-- EXERCISE DATA follows --

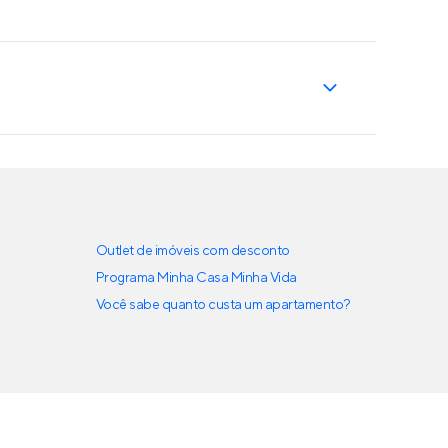
Outlet de imóveis com desconto
Programa Minha Casa Minha Vida
Você sabe quanto custa um apartamento?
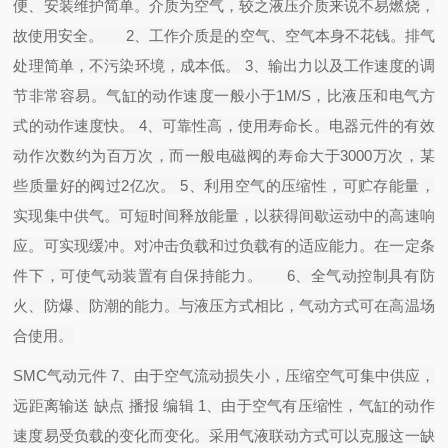
便、安装维护简单。介质为空气，较之液压介质来说不易燃烧，
故使用安全。 2、工作介质是的空气、空气本身不花钱。排气
处理简单，不污染环境，成本低。 3、输出力以及工作速度的调
节非常容易。气缸的动作速度一般小于1M/S，比液压和电气方
式的动作速度快。 4、可靠性高，使用寿命长。电器元件的有效
动作次数约为百万次，而一般电磁阀的寿命大于3000万次，某
些质量好的阀过2亿次。 5、利用空气的压缩性，可贮存能量，
实现集中供气。可短时间释放能量，以获得间歇运动中的高速响
应。可实现缓冲。对冲击负载和过负载有的适应能力。在一定条
件下，可使气动装置有自保持能力。 6、全气动控制具有防
火、防爆、防潮的能力。与液压方式相比，气动方式可在高温场
合使用。
SMC气动元件 7、由于空气流动损失小，压缩空气可集中供应，
远距离输送 缺点 播报 编辑 1、由于空气有压缩性，气缸的动作
速度易受负载的变化而变化。采用气液联动方式可以克服这一缺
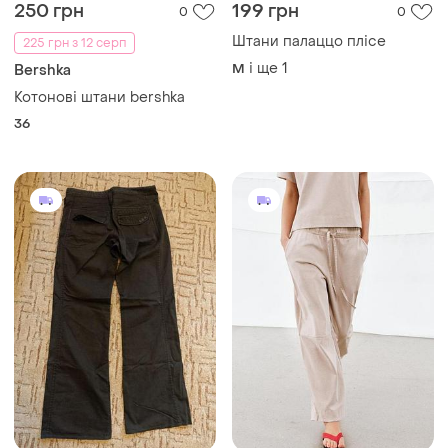
250 грн
199 грн
0
0
Штани палаццо плісе
225 грн з 12 серп
і ще
1
M
Bershka
Котонові штани bershka
36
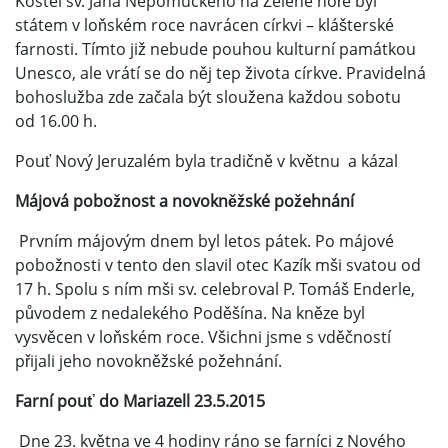
Kostel sv. Jana Nepomuckého na Zelené hoře byl
státem v loňském roce navrácen církvi – klášterské
farnosti. Tímto již nebude pouhou kulturní památkou
Unesco, ale vrátí se do něj tep života církve. Pravidelná
bohoslužba zde začala být sloužena každou sobotu
od 16.00 h.
Pouť Nový Jeruzalém byla tradičně v květnu a kázal
Májová pobožnost a novokněžské požehnání
Prvním májovým dnem byl letos pátek. Po májové
pobožnosti v tento den slavil otec Kazík mši svatou od
17 h. Spolu s ním mši sv. celebroval P. Tomáš Enderle,
původem z nedalekého Poděšína. Na kněze byl
vysvěcen v loňském roce. Všichni jsme s vděčností
přijali jeho novokněžské požehnání.
Farní pouť do Mariazell 23.5.2015
Dne 23. května ve 4 hodiny ráno se farníci z Nového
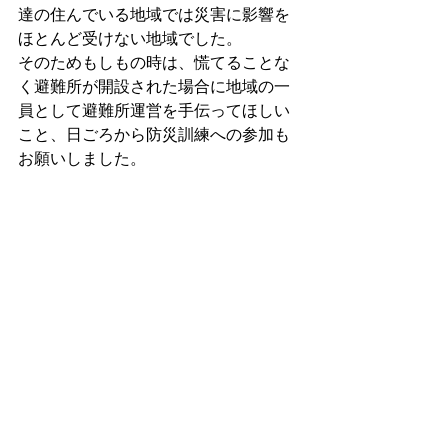
達の住んでいる地域では災害に影響を
ほとんど受けない地域でした。
そのためもしもの時は、慌てることな
く避難所が開設された場合に地域の一
員として避難所運営を手伝ってほしい
こと、日ごろから防災訓練への参加も
お願いしました。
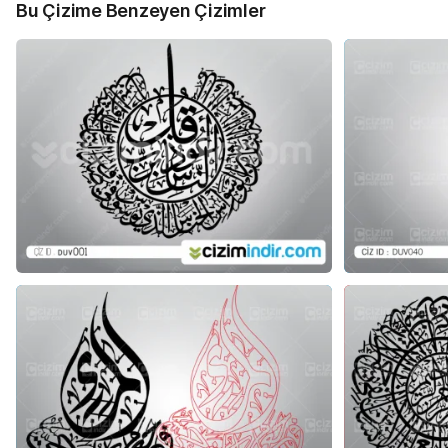
Bu Çizime Benzeyen Çizimler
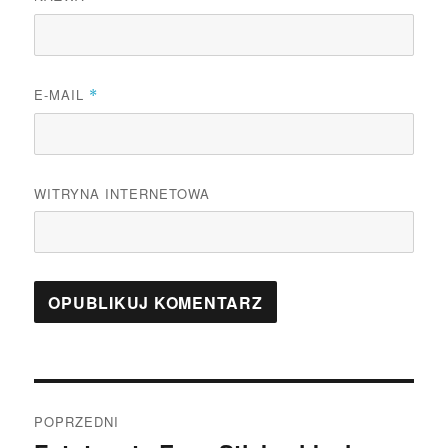
E-MAIL
*
WITRYNA INTERNETOWA
Nawigacja
POPRZEDNI
wpisu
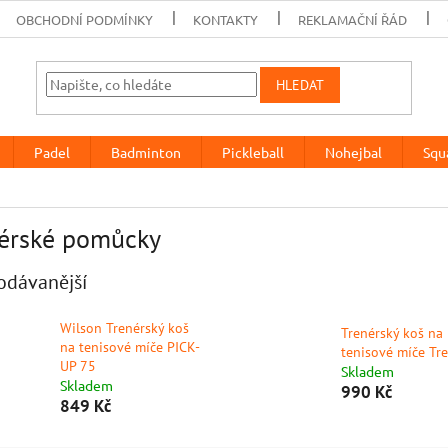
OBCHODNÍ PODMÍNKY
KONTAKTY
REKLAMAČNÍ ŘÁD
HLEDAT
Padel
Badminton
Pickleball
Nohejbal
Squ
érské pomůcky
odávanější
Wilson Trenérský koš
Trenérský koš na
na tenisové míče PICK-
tenisové míče Tr
UP 75
Skladem
Skladem
990 Kč
849 Kč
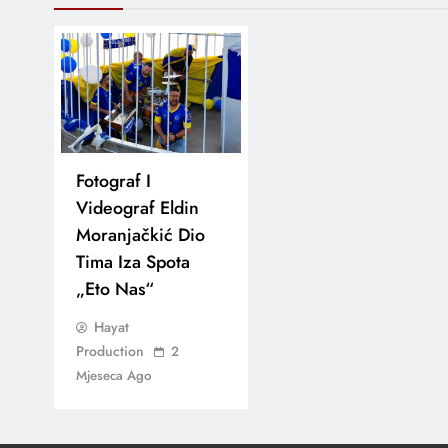
Fotograf I
Videograf Eldin
Moranjačkić Dio
Tima Iza Spota
„Eto Nas“
Hayat
Production
2
Mjeseca Ago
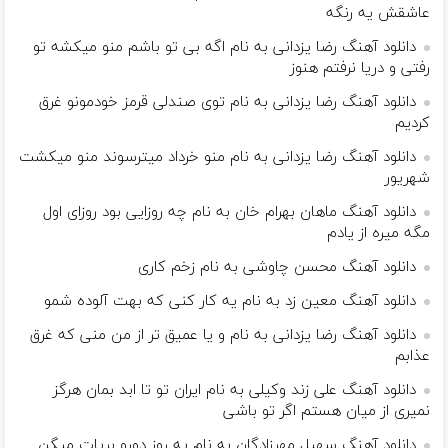
عاشقش یه رنگه
دانلود آهنگ رضا یزدانی به نام اگه بی تو باشم منو میکشه تو
رفتی و دریا نرفتم هنوز
دانلود آهنگ رضا یزدانی به نام توی صندلی قرمز خودمونو غرق
کردیم
دانلود آهنگ رضا یزدانی به نام منو خرداد میترسوند منو میکشت
شهریور
دانلود آهنگ ماهان بهرام خان به نام چه روزایی بود روزای اول
مگه میره از یادم
دانلود آهنگ محسن چاوشی به نام زخم کاری
دانلود آهنگ معین زد به نام یه کار کنی که بهت آلوده شمو
دانلود آهنگ رضا یزدانی به نام و یا عمیق تر از من منی که غرق
عذابم
دانلود آهنگ علی زند وکیلی به نام ایران تو تا ابد بمان هرگز
نمیری از میان هستم اگر تو باشی
دانلود آهنگ سهیل مهرزادگان به نام یه روز دورو بریات میگن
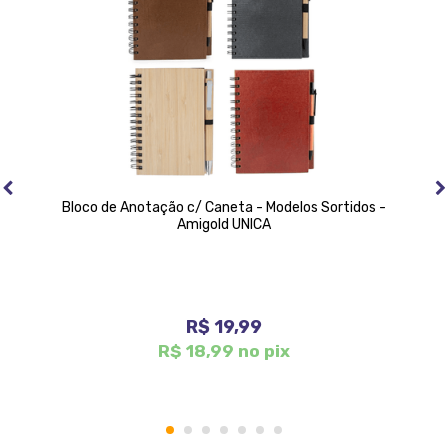
Bloco de Anotação c/ Caneta - Modelos Sortidos -
Amigold UNICA
R$ 19,99
R$ 18,99 no pix
1
2
3
4
5
6
7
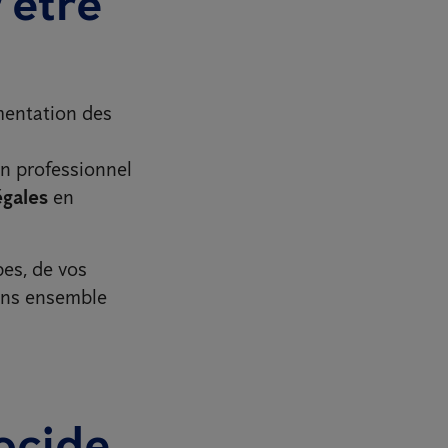
 être
mentation des
un professionnel
égales
en
pes, de vos
rons ensemble
ocide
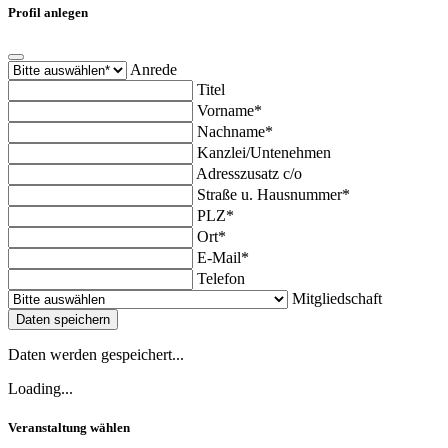
Profil anlegen
Anrede
Titel
Vorname*
Nachname*
Kanzlei/Untenehmen
Adresszusatz c/o
Straße u. Hausnummer*
PLZ*
Ort*
E-Mail*
Telefon
Mitgliedschaft
Daten speichern
Daten werden gespeichert...
Loading...
Veranstaltung wählen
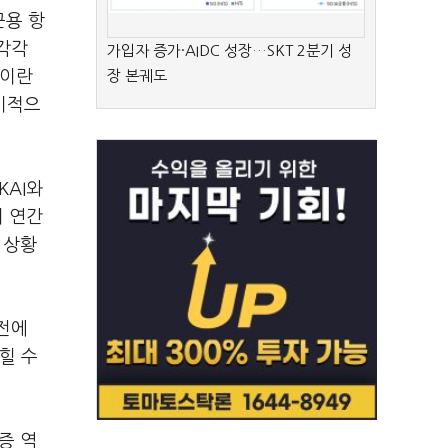
군용 항
 각각
가입자 증가·AIDC 성장…SKT 2분기 성
발이란
장 본궤도
기적으
KAI와
며 연간
 상황
전에
힐 수
증 역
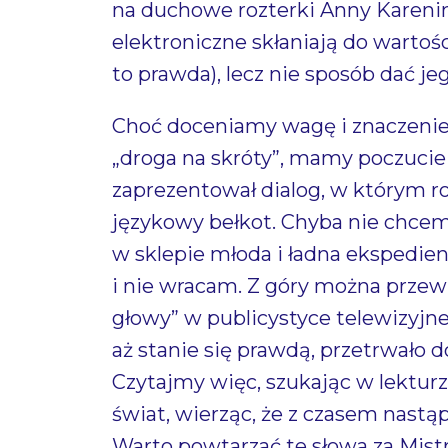
na duchowe rozterki Anny Kareniny
elektroniczne skłaniają do wartośc
to prawda), lecz nie sposób dać j
Choć doceniamy wagę i znaczenie 
„droga na skróty”, mamy poczucie
zaprezentował dialog, w którym 
językowy bełkot. Chyba nie chcemy
w sklepie młoda i ładna eksped
i nie wracam. Z góry można przewi
głowy” w publicystyce telewizyjn
aż stanie się prawdą, przetrwało 
Czytajmy więc, szukając w lekturz
świat, wierząc, że z czasem nastąpi 
Warto powtarzać te słowa za 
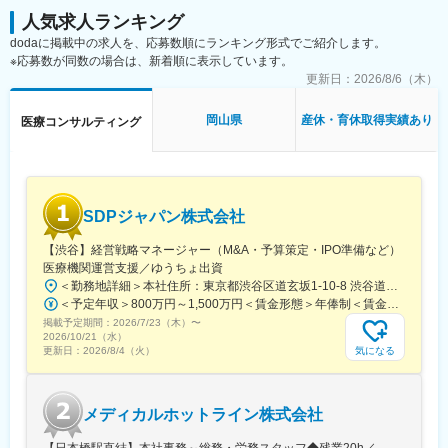
などの作成およびその助言
・会議や打ち合わせで必要な時は大阪・東京等へ出張（宿泊も伴
人気求人ランキング
・製造業認定、原薬登録等
います）が発生します。
dodaに掲載中の求人を、応募数順にランキング形式でご紹介します。
※国内出張の頻度は1~3回/年です。（海外出張はほとんどありませ
※応募数が同数の場合は、新着順に表示しています。
※クライアントは欧米製薬会社または外資系製薬会社がほとんどで
ん。）
す。
更新日：
2026/8/6（木）
※プロジェクトは一人で行うのではなく、現社員と共に分担し業務
■ワークライフバランス：
にあたっていただきます。
岡山県
産休・育休取得実績あり
医療コンサルティング
同社は、個人が最大限に能力を発揮できるよう働きやすい環境作
りに注力しております。男女問わず在宅勤務が可能です。また、
■教育体制：
女性社員も多く、産休・育休取得実績も豊富で9割以上の復職率を
通常医薬品メーカー出身が会員である関西医薬協会に、当社は会
誇っており、長期就業が可能な環境・福利厚生が整っています。
員として登録しています。業界関連のセミナーにも参加すること
ができ、メーカーと同じレベルの業界知識とマーケット感をアッ
変更の範囲：会社の定める業務
SDPジャパン株式会社
プデートできる環境です。
【渋谷】経営戦略マネージャー（M&A・予算策定・IPO準備など）
■働き方：
医療機関運営支援／ゆうちょ出資
◎完全在宅勤務のため、拠点（東京・大阪）の近くにお住まいで
＜勤務地詳細＞本社住所：東京都渋谷区道玄坂1-10-8 渋谷道玄坂東急ビル6F受動喫煙対策：屋内全面禁煙変更の範囲：会社の定める事業所
なくてもご就業いただけます。
＜予定年収＞800万円～1,500万円＜賃金形態＞年俸制＜賃金内訳＞年額（基本給）：8,000,000円～15,000,000円＜月額＞666,666円～1,250,000円（12分割）＜昇給有無＞有＜残業手当＞無賃金はあくまでも目安の金額であり、選考を通じて上下する可能性があります。月給(月額)は固定手当を含めた表記です。
◎お昼休みの時間帯も自由なので、例えばお子様がおられる方の
掲載予定期間：
2026/7/23（木）
〜
場合、お子様の通院やご都合に合わせて業務時間を調整できま
2026/10/21（水）
す。
気になる
更新日：
2026/8/4（火）
（自分の業務が終わるよう業務管理を行う必要はありますが、裁
量の大きい働き方ができます）
※現在、関東関西のほか、九州、中部、東北、海外在住の方もいま
メディカルホットライン株式会社
す。
・会議や打ち合わせで必要な時は大阪・東京等へ出張（宿泊も伴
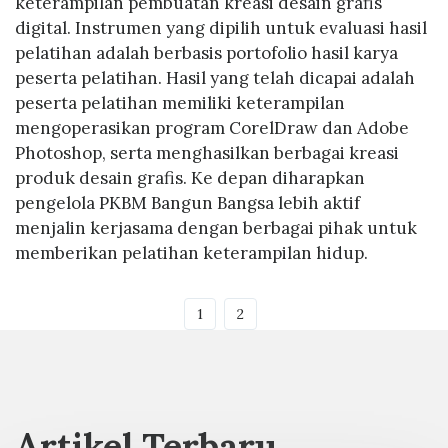
keterampilan pembuatan kreasi desain grafis
digital. Instrumen yang dipilih untuk evaluasi hasil
pelatihan adalah berbasis portofolio hasil karya
peserta pelatihan. Hasil yang telah dicapai adalah
peserta pelatihan memiliki keterampilan
mengoperasikan program CorelDraw dan Adobe
Photoshop, serta menghasilkan berbagai kreasi
produk desain grafis. Ke depan diharapkan
pengelola PKBM Bangun Bangsa lebih aktif
menjalin kerjasama dengan berbagai pihak untuk
memberikan pelatihan keterampilan hidup.
1
2
Artikel Terbaru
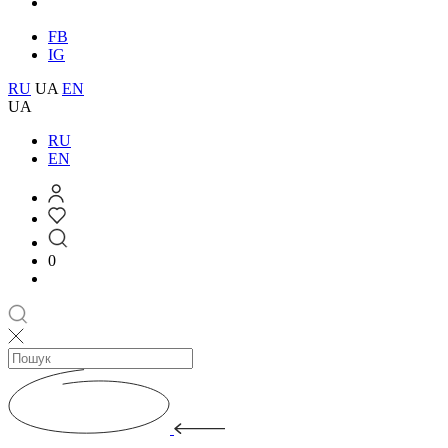
FB
IG
RU
UA
EN
UA
RU
EN
0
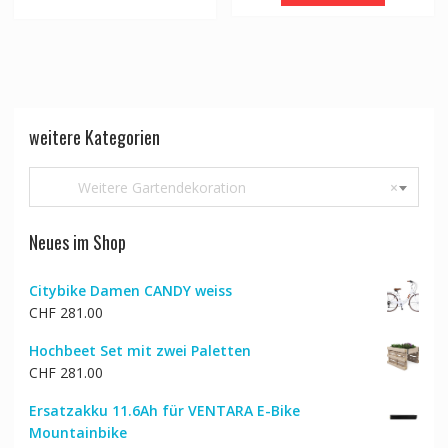
weitere Kategorien
Weitere Gartendekoration
×
Neues im Shop
Citybike Damen CANDY weiss
CHF
281.00
Hochbeet Set mit zwei Paletten
CHF
281.00
Ersatzakku 11.6Ah für VENTARA E-Bike
Mountainbike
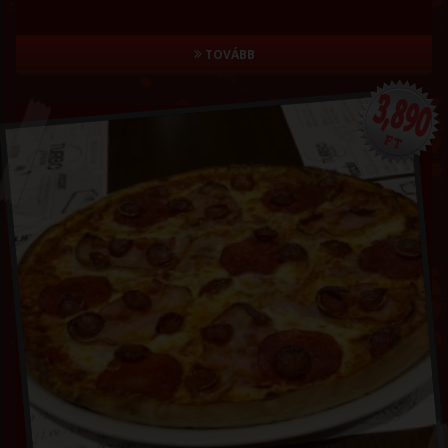
TOVÁBB
3,890
FT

-- EXERCISE DATA concluded --

▶ **PROBLEM TO SOLVE**
If a line in the records above includes the string "adalah", copy it.

▶ **EXERCISE ANSWER**
pelatihan adalah berbasis portofolio hasil karya
peserta pelatihan. Hasil yang telah dicapai adalah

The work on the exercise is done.